Ron Roy on fri 13 jun 03
I believe they are all fluxes - just a question of time and temperature.
If you are correct then we need an experiment - a glaze fluxed without
KNaO, LiO2 and boron at cone 10 - using common materials available to
potters. Actually - I think Louis Katz has already done it at cone 9.
Every author I have read on this subject calls them fluxes - their melting
points are not germane to the argument - even the mixture of alumina and
silica has a lower melting point than either material separately.
What if we take a common cone 6 glaze - keep everything but the mid range
fluxes - do you think the glaze will melt properly?

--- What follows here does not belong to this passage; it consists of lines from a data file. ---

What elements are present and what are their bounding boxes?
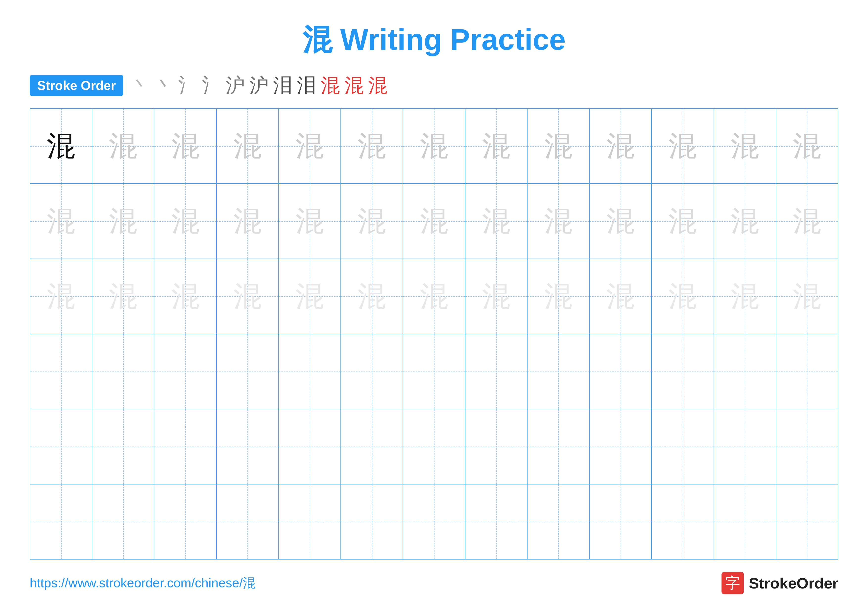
grid-cell-6-9[interactable] <box>527 485 590 559</box>
stroke-4: 氵 <box>202 76 221 95</box>
stroke-sequence: 丶 丶 氵 氵 沪 沪 泪 泪 混 混 混 <box>131 76 388 95</box>
grid-cell-6-3[interactable] <box>154 485 217 559</box>
grid-cell-3-2: 混 <box>92 259 154 334</box>
grid-cell-1-2: 混 <box>92 109 154 183</box>
grid-cell-3-8: 混 <box>465 259 527 334</box>
grid-cell-2-6: 混 <box>341 184 403 258</box>
grid-row-6[interactable] <box>30 485 838 559</box>
stroke-8: 泪 <box>297 76 316 95</box>
stroke-order-badge: Stroke Order <box>30 75 123 96</box>
grid-cell-3-5: 混 <box>279 259 341 334</box>
grid-cell-2-8: 混 <box>465 184 527 258</box>
grid-cell-2-5: 混 <box>279 184 341 258</box>
grid-cell-1-1: 混 <box>30 109 92 183</box>
grid-cell-6-8[interactable] <box>465 485 527 559</box>
grid-cell-4-11[interactable] <box>652 334 714 409</box>
grid-cell-3-7: 混 <box>403 259 465 334</box>
grid-cell-5-5[interactable] <box>279 409 341 484</box>
grid-cell-4-12[interactable] <box>714 334 776 409</box>
grid-cell-1-9: 混 <box>527 109 590 183</box>
grid-cell-4-9[interactable] <box>527 334 590 409</box>
stroke-6: 沪 <box>250 76 269 95</box>
grid-cell-1-4: 混 <box>217 109 279 183</box>
grid-cell-3-4: 混 <box>217 259 279 334</box>
grid-cell-2-11: 混 <box>652 184 714 258</box>
grid-cell-4-4[interactable] <box>217 334 279 409</box>
grid-cell-4-5[interactable] <box>279 334 341 409</box>
char-template: 混 <box>109 132 137 160</box>
grid-cell-4-10[interactable] <box>590 334 652 409</box>
footer-logo: 字 StrokeOrder <box>722 572 838 594</box>
grid-cell-6-1[interactable] <box>30 485 92 559</box>
grid-cell-5-13[interactable] <box>776 409 838 484</box>
grid-cell-4-7[interactable] <box>403 334 465 409</box>
grid-cell-3-10: 混 <box>590 259 652 334</box>
grid-cell-3-13: 混 <box>776 259 838 334</box>
grid-cell-4-8[interactable] <box>465 334 527 409</box>
grid-cell-2-12: 混 <box>714 184 776 258</box>
grid-cell-5-2[interactable] <box>92 409 154 484</box>
grid-cell-1-8: 混 <box>465 109 527 183</box>
grid-cell-6-4[interactable] <box>217 485 279 559</box>
grid-row-5[interactable] <box>30 409 838 484</box>
grid-cell-1-13: 混 <box>776 109 838 183</box>
page-title: 混 Writing Practice <box>302 20 566 60</box>
stroke-10: 混 <box>344 76 364 95</box>
grid-cell-6-13[interactable] <box>776 485 838 559</box>
grid-cell-6-7[interactable] <box>403 485 465 559</box>
logo-text: StrokeOrder <box>749 574 838 592</box>
logo-icon: 字 <box>722 572 744 594</box>
grid-cell-2-2: 混 <box>92 184 154 258</box>
grid-cell-3-3: 混 <box>154 259 217 334</box>
grid-cell-3-1: 混 <box>30 259 92 334</box>
grid-cell-2-3: 混 <box>154 184 217 258</box>
grid-cell-5-8[interactable] <box>465 409 527 484</box>
stroke-11: 混 <box>368 76 388 95</box>
grid-cell-5-12[interactable] <box>714 409 776 484</box>
footer-url[interactable]: https://www.strokeorder.com/chinese/混 <box>30 574 256 592</box>
stroke-3: 氵 <box>178 76 197 95</box>
grid-cell-4-1[interactable] <box>30 334 92 409</box>
grid-cell-5-1[interactable] <box>30 409 92 484</box>
grid-cell-1-11: 混 <box>652 109 714 183</box>
grid-cell-4-3[interactable] <box>154 334 217 409</box>
grid-cell-6-6[interactable] <box>341 485 403 559</box>
grid-cell-1-3: 混 <box>154 109 217 183</box>
grid-row-1: 混 混 混 混 混 混 混 混 混 混 混 混 混 <box>30 109 838 184</box>
grid-cell-4-13[interactable] <box>776 334 838 409</box>
grid-row-3: 混 混 混 混 混 混 混 混 混 混 混 混 混 <box>30 259 838 334</box>
grid-cell-2-9: 混 <box>527 184 590 258</box>
grid-cell-1-7: 混 <box>403 109 465 183</box>
grid-row-4[interactable] <box>30 334 838 409</box>
grid-cell-2-1: 混 <box>30 184 92 258</box>
stroke-2: 丶 <box>154 76 174 95</box>
grid-cell-5-6[interactable] <box>341 409 403 484</box>
grid-cell-2-7: 混 <box>403 184 465 258</box>
grid-cell-6-11[interactable] <box>652 485 714 559</box>
grid-cell-6-5[interactable] <box>279 485 341 559</box>
grid-cell-3-11: 混 <box>652 259 714 334</box>
stroke-9: 混 <box>321 76 340 95</box>
grid-cell-3-12: 混 <box>714 259 776 334</box>
grid-cell-5-11[interactable] <box>652 409 714 484</box>
grid-cell-5-7[interactable] <box>403 409 465 484</box>
page: 混 Writing Practice Stroke Order 丶 丶 氵 氵 … <box>0 0 868 614</box>
grid-cell-6-12[interactable] <box>714 485 776 559</box>
grid-cell-5-9[interactable] <box>527 409 590 484</box>
grid-cell-5-3[interactable] <box>154 409 217 484</box>
practice-grid: 混 混 混 混 混 混 混 混 混 混 混 混 混 混 混 混 混 混 混 混 … <box>30 108 838 560</box>
grid-cell-2-4: 混 <box>217 184 279 258</box>
grid-cell-6-2[interactable] <box>92 485 154 559</box>
grid-cell-3-6: 混 <box>341 259 403 334</box>
grid-cell-5-10[interactable] <box>590 409 652 484</box>
grid-cell-6-10[interactable] <box>590 485 652 559</box>
stroke-7: 泪 <box>273 76 293 95</box>
stroke-5: 沪 <box>226 76 245 95</box>
char-solid: 混 <box>47 132 75 160</box>
grid-cell-5-4[interactable] <box>217 409 279 484</box>
grid-cell-2-13: 混 <box>776 184 838 258</box>
grid-cell-4-2[interactable] <box>92 334 154 409</box>
grid-cell-1-5: 混 <box>279 109 341 183</box>
grid-cell-2-10: 混 <box>590 184 652 258</box>
grid-cell-4-6[interactable] <box>341 334 403 409</box>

I am sure there are many who are confused by this debate and I wish it were
not so - believe me when I say - if it aids melting it is perfectly
reasonable to describe the material as a flux.
Boron is a special case but many glaze technicians see it as a flux - as in
causing mixtures to melt at a lower temperature.
>>I am pleased you have given the quotations from Taylor and Bull they
>>illustrate clearly what other commentators omit when explaining the
>>behaviour of the Alkali Earth Elements.
>>These authors do not say that the group 2 elemental oxides will
>>cause more melting. The say that the effect is to cause a greater
>>degree of fluidity. This is not the same as changing the temperature
>>I am prepared to say that raw CaO, BaO, SrO, ZnO, MgO, all well
>>known refractory compounds, do not change the temperature of fusion.
>>They change fluidity (...reducing viscosity...)when accepted into
>>solution in a solvent silicate melt. Increasing the pace or rate of
>>flow is a change in Flux. These oxides also have an effect on
>>Surface Tension, but until problems happen this seems to be ignored
>>as well. Those teaching "Glaze Preparation and Use" should be aware
>>of this and mention it in their presentations.
>>How great it would be if the a segment, similar to the calculation
>>of C of E, could be included in glaze calc programs to estimate the
>>degree of fluidity and measure of surface tension.